**TASK INPUTS:**
- - - - -
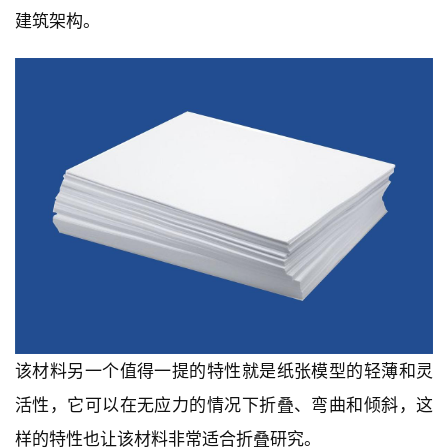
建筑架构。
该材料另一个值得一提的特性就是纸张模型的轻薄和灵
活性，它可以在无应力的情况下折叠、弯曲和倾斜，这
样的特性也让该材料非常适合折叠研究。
- - - - -
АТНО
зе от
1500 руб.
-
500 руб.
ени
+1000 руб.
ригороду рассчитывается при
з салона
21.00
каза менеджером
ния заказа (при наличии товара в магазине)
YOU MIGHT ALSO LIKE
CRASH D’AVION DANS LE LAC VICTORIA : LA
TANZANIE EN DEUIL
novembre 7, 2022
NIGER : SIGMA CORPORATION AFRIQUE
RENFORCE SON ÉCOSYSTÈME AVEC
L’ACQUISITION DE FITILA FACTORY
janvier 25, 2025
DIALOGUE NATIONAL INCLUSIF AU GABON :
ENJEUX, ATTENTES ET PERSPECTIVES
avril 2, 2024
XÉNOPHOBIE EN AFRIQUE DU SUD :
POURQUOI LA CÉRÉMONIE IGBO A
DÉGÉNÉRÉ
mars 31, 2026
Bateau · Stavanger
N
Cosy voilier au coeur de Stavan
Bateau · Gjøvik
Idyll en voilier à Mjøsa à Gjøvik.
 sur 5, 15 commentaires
- - - - -
**PROBLEM REQUIREMENTS:** Please make an exact copy of the lines above from the line with "avril 2, 2024" through the line with "sur 5, 15 commentaires", both ends included.

**WRITTEN SOLUTION:**
avril 2, 2024
XÉNOPHOBIE EN AFRIQUE DU SUD :
POURQUOI LA CÉRÉMONIE IGBO A
DÉGÉNÉRÉ
mars 31, 2026
Bateau · Stavanger
N
Cosy voilier au coeur de Stavan
Bateau · Gjøvik
Idyll en voilier à Mjøsa à Gjøvik.
 sur 5, 15 commentaires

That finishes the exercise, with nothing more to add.